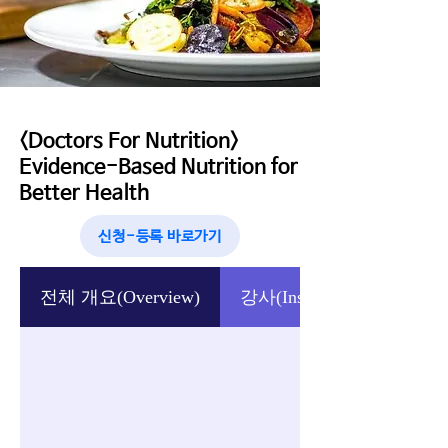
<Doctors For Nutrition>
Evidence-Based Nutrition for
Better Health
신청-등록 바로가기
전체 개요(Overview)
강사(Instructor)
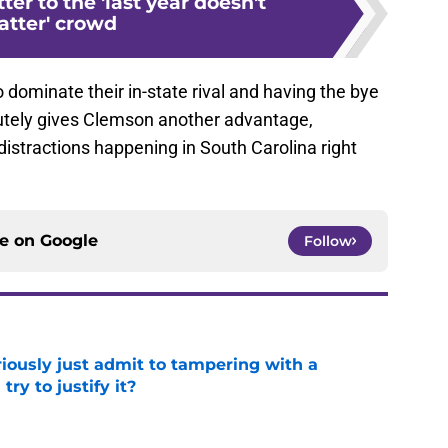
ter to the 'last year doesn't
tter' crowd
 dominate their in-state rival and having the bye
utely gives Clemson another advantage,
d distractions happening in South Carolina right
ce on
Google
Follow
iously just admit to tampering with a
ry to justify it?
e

...

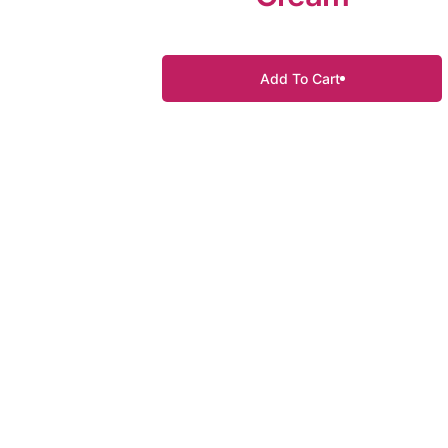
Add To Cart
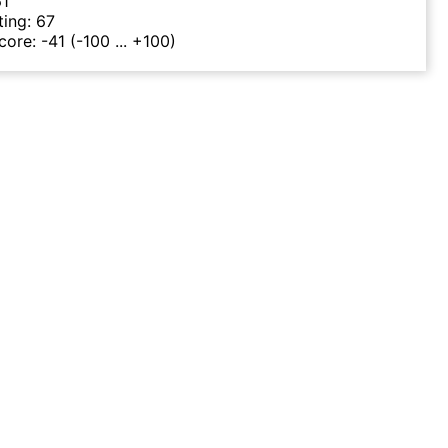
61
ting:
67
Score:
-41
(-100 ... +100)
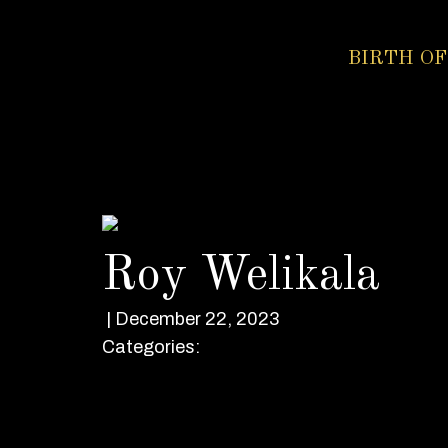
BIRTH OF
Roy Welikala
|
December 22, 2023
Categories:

* * *

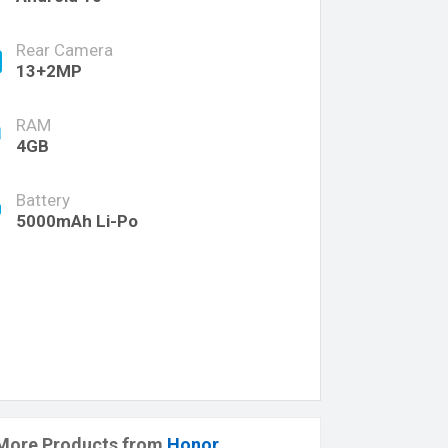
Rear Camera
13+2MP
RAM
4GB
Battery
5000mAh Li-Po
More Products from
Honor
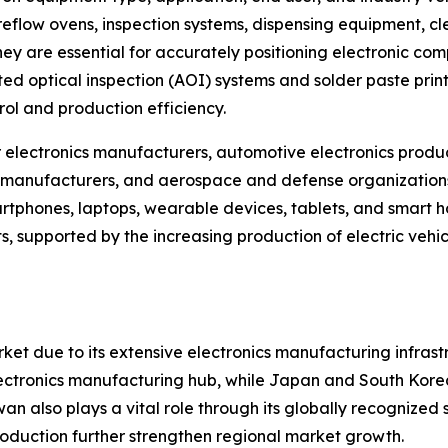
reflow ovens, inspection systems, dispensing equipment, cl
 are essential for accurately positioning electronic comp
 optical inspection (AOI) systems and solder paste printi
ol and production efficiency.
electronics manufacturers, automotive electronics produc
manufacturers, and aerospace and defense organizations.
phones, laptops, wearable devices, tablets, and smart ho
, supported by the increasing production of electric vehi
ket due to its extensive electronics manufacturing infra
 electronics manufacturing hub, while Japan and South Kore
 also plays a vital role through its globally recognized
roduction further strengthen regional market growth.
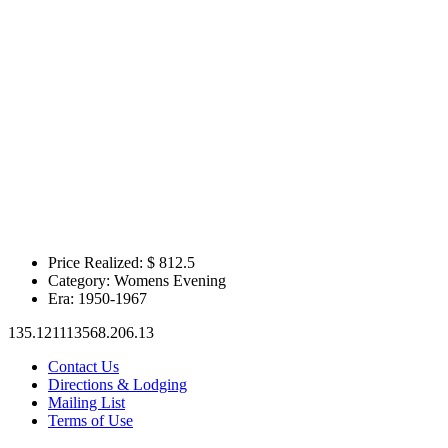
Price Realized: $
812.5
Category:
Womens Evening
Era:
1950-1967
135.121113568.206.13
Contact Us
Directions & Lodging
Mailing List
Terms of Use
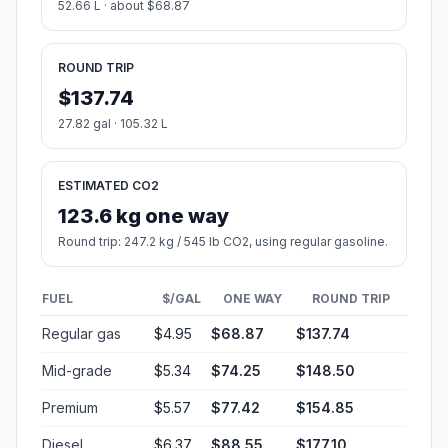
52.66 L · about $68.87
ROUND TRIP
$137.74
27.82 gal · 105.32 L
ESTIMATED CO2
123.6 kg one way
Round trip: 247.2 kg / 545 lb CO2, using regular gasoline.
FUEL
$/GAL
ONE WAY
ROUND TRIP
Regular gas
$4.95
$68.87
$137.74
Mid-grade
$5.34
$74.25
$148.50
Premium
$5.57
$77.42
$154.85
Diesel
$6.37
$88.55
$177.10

EXERCISE AIM -
Your task is to copy each line of the listing that holds the word "manufacturing".

SOLVED PROBLEM -
ket due to its extensive electronics manufacturing infra
 electronics manufacturing hub, while Japan and South Kore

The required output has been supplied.